* **Brief**:
Look for "профессиональной" in every line of the listing. Copy the lines that have it.

* **Recorded information**:
****

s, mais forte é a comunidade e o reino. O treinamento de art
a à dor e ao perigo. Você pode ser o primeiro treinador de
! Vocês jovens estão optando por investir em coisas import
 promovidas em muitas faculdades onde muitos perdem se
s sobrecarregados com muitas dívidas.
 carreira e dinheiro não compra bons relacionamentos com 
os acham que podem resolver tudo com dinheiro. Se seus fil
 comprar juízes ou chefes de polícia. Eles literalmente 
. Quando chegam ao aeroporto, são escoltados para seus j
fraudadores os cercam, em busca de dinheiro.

****

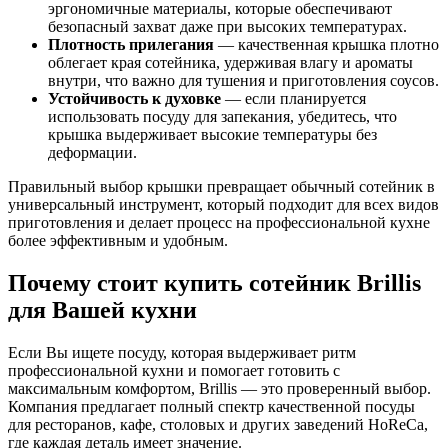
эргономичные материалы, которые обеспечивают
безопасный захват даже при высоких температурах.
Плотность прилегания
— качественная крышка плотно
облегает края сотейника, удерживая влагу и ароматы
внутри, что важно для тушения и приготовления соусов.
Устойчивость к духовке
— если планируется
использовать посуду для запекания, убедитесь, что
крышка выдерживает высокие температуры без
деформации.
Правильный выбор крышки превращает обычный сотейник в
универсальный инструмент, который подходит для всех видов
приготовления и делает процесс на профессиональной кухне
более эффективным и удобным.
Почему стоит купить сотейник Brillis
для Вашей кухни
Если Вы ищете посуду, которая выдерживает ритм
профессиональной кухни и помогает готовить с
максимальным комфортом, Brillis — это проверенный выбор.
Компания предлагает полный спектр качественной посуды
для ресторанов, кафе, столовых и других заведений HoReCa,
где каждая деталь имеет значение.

****

* **Problem solution**:
приготовления и делает процесс на профессиональной кухне
профессиональной кухни и помогает готовить с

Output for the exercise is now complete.